Roughly sixteen pounds of grain is fed to a cow to produce one pound of
beef, although some say this figure is too high.  Billions of malnourished
people could be fed with the 15 pounds that are lost in the livestock cycle.  
(Aaron Altschul, Scientific American, February 1974.)

Because humans cannot digest grass, this inefficiency might make some
sense if it were only grass that these animals were eating.  

However, their grazing days end and they are
“finished” (fattened up) on
grain.  Of course, if we did not feed grain to animals, there would be more grain
left over that humans could consume, so the alternative would be to use the
excess to feed the starving and grow biomass, which would be used to
produce paper, cloth, fuel, and energy.  

The same acre that can produce 10 kilograms of beef protein per year can
produce 15 kilograms of lamb or pork protein, 30 kilograms of milk protein,
around 180 kilograms of barley, wheat, rice, corn or potato protein, 200
kilograms of green pea protein, 500 kilograms of cabbage protein, or 800
kilograms of protein in the form of greens.  (William Harris, M.D.,
The Scientific
Basis of Vegetarianism
)

Feedlots and dairy farms produce mountains of manure, far more than can be
turned into fertilizer.  A dairy cow produces around 120 pounds of manure and
urine per day.  

These wastes are flushed into
“lagoons.”  They are often sprayed with high-
pressure nozzles onto open fields.  

The stench is so overpowering that neighbors are often forced to move away.  
These wastes inevitably flow into ditches, streams, rivers, and estuaries.  It is
illegal to spray manure in winter, when soil is frozen or saturated with rainfall,
but farmers do it anyway.  

Lagoons and other waste handling equipment are often subsidized with state
and federal money.  

In Snohomish County, Washington, just north of Seattle, where I live and work,
a law has been passed which protects the right of dairies, feedlots, and farms
in general to produce bad odors.  

Sellers must give written notice to buyers of land, which is within a certain
distance of agricultural land, that there may be odors that they will have to
endure.  

Having received such notice, buyers are barred from suing over the stench.  
Washington state law provides:

“Agricultural activities conducted on farmland and forest practices, if consistent
with good agricultural and forest practices and established prior to surrounding
nonagricultural and nonforestry activities, are presumed to be reasonable and
shall not be found to constitute a nuisance unless the activity has a substantial
adverse effect on the public health and safety.”  

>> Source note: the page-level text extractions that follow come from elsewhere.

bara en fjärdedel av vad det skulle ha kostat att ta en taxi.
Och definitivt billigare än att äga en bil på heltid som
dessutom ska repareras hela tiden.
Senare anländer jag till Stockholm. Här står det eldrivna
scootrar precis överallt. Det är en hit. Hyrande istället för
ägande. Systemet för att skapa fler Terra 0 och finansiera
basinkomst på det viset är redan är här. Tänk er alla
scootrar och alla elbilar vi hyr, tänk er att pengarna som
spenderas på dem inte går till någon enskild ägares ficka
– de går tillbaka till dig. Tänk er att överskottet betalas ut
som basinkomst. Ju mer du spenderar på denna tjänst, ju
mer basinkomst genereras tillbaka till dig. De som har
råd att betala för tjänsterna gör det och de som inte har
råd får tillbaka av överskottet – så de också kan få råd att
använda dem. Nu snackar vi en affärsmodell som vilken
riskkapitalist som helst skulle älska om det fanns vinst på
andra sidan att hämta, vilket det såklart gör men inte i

While the number of dairies continues to drop, those that remain enlarge their
herds to keep up with rising costs.  Dairy cows no longer graze in grassy
fields; most spend their entire lives in feedlots where they often stand in
manure.  

Vegetables and fruits irrigated with water polluted by dairies and feedlots often
harbor deadly E. coli bacteria.  

Drinking water wells have been contaminated.  The Washington Department of
Ecology says there is more dairy manure pollution flowing into rivers than
industrial and human waste combined.  

There is little enforcement of pollution control laws.  There are too few
inspectors, and there is political pressure against shutting down violators.  

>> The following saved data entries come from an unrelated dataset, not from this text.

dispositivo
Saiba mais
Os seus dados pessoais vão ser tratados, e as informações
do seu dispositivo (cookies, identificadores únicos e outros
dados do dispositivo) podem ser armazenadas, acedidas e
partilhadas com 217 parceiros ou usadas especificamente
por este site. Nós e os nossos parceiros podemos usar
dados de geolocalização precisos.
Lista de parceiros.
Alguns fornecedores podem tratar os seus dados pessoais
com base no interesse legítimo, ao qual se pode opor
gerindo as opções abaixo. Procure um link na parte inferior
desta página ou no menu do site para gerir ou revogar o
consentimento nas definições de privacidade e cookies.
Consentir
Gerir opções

Stockyards, chicken ranches, and slaughterhouses add to the endless supply
of manure, urine, and blood that is washed into rivers and estuaries.  

I read articles about the coming extinction of salmon in Puget Sound in which
clueless reporters express bewilderment as to why the salmon are
disappearing.  

I debate with myself whether there is a conscious cover up between the
connection between the manure and the death of the salmon.  Or whether
reporters presume that dairy products and meat are absolutely essential and
therefore have top priority.  In either case there is a twisting of values.  

Half of all fresh water consumed in this country goes directly or indirectly to
raise livestock.  Certain aquifers are being permanently depleted; water that
accumulated during the last Ice Age is being “mined.”  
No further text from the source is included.